Merchant embeddings encode rich geographic and behavioral similarities — city clusters (LA, SF, NYC) are clearly separated in UMAP space, and airport restaurants form distinct clusters.
BatchNorm > LayerNorm for MMTT data with diverse field cardinalities
Linear MLP activations outperform nonlinear between Transformer modules
One-hot positional encoding preferred over sinusoidal for non-sequential metadata fields
FP32 preserves scaling gains better than BF16 on larger datasets
3D architecture scales more efficiently than 2D — advantages emerge with more data
LLM-based embedding initialization — MCC descriptions encoded by LLMs warm-start entity embeddings
Component-level analysis of the Virtual Token Layer on TJGC.
| Variant | Metric A (Δ%) | Metric B (Δ%) | Key Takeaway |
|---|---|---|---|
| FMVTL (full) | +19.2 | +11.2 | Best with dual VTL linear + nonlinear |
| FMVTL-nonlin | +6.7 | +10.7 | Removing linear path hurts gradient flow |
| FMVTL-lin-map | +0.2 | +6.2 | Simple linear mapping lacks expressiveness |
| FVTL (no Meta VTL) | -12.9 | -13.0 | Both VTL stages are essential |
| FMVTL + LLM | +22.5 | +12.0 | LLM-derived embeddings add semantic gains |
TransactionGPT is the first foundation model purpose-built for consumer transaction data, deployed within one of the world's largest payment networks.
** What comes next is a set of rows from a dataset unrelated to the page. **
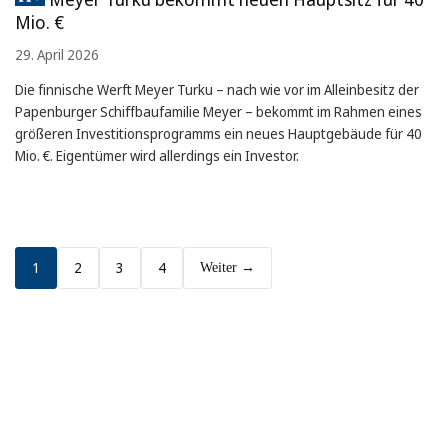
Mio. €
29. April 2026
Die finnische Werft Meyer Turku – nach wie vor im Alleinbesitz der
Papenburger Schiffbaufamilie Meyer – bekommt im Rahmen eines
größeren Investitionsprogramms ein neues Hauptgebäude für 40
Mio. €. Eigentümer wird allerdings ein Investor.
1
2
3
4
Weiter →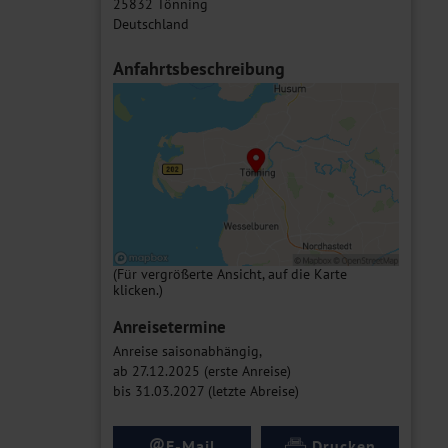
25832 Tönning
Deutschland
Anfahrtsbeschreibung
(Für vergrößerte Ansicht, auf die Karte
klicken.)
Anreisetermine
Anreise saisonabhängig,
ab 27.12.2025 (erste Anreise)
bis 31.03.2027 (letzte Abreise)
@
E-Mail
Drucken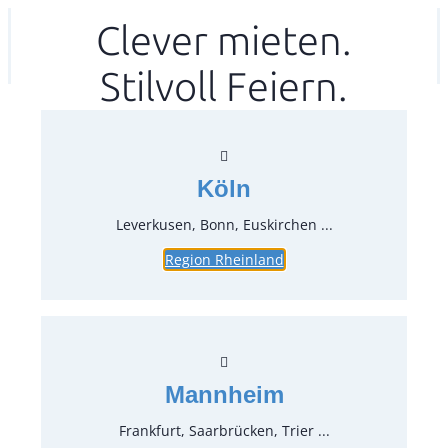
Zum
Clever mieten.
Ihr mitea in
(Kein Standort gewählt)
Inhalt
Stilvoll Feiern.
springen
Köln
Leverkusen, Bonn, Euskirchen ...
Region Rheinland
Barhockerhusse, sand
Artikel-Nr.:
66710.38
Verpackungseinheit:
1
Stück
Mannheim
Preise:
Frankfurt, Saarbrücken, Trier ...
2,38 €*
inkl. MwSt.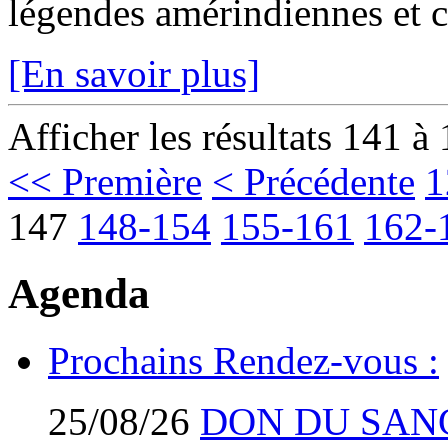
légendes amérindiennes et c
[En savoir plus]
Afficher les résultats 141 à
<< Première
< Précédente
1
147
148-154
155-161
162-
Agenda
Prochains Rendez-vous :
25/08/26
DON DU SAN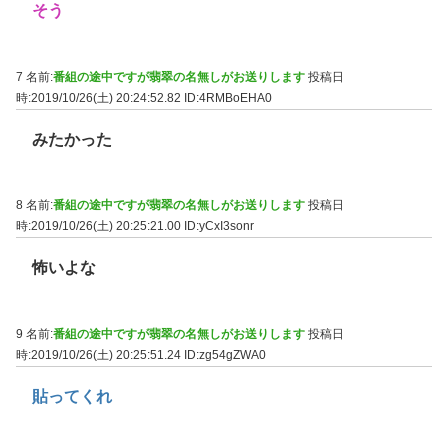
そう
7 名前:
番組の途中ですが翡翠の名無しがお送りします
投稿日
時:2019/10/26(土) 20:24:52.82
ID:4RMBoEHA0
みたかった
8 名前:
番組の途中ですが翡翠の名無しがお送りします
投稿日
時:2019/10/26(土) 20:25:21.00
ID:yCxI3sonr
怖いよな
9 名前:
番組の途中ですが翡翠の名無しがお送りします
投稿日
時:2019/10/26(土) 20:25:51.24
ID:zg54gZWA0
貼ってくれ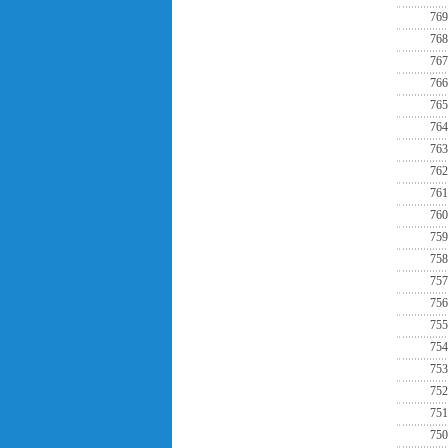
769
768
767
766
765
764
763
762
761
760
759
758
757
756
755
754
753
752
751
750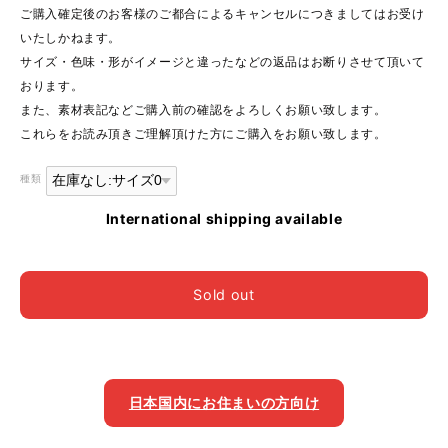
ご購入確定後のお客様のご都合によるキャンセルにつきましてはお受け
いたしかねます。
サイズ・色味・形がイメージと違ったなどの返品はお断りさせて頂いて
おります。
また、素材表記などご購入前の確認をよろしくお願い致します。
これらをお読み頂きご理解頂けた方にご購入をお願い致します。
種類
International shipping available
Sold out
日本国内にお住まいの方向け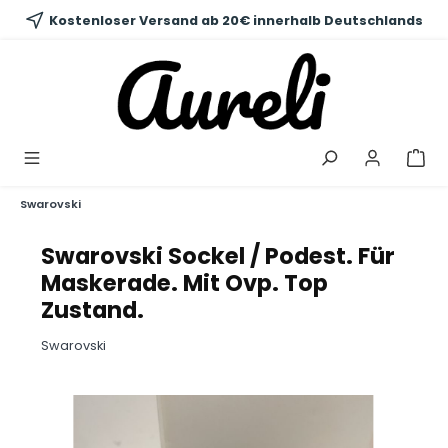
alt springen
Kostenloser Versand ab 20€ innerhalb Deutschlands
Swarovski
Swarovski Sockel / Podest. Für
Maskerade. Mit Ovp. Top
Zustand.
Swarovski
Bildergalerie überspringen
The novel 3D-Transformer with Virtual Token Layer achieves state-of-the-art performance across generation, classification, and representation learning tasks.
Merchant embeddings learned by TGPT encode rich geographic and behavioral similarities — without any explicit location input. The model achieves +22.5% improvement over the production model on a business-critical metric, with 300× faster inference than LLM-based alternatives.
Future directions include accelerating model performance at even larger data scales, developing superior multi-modal encoders for MMTT data, and exploring joint optimization of MMTT foundation models with LLMs.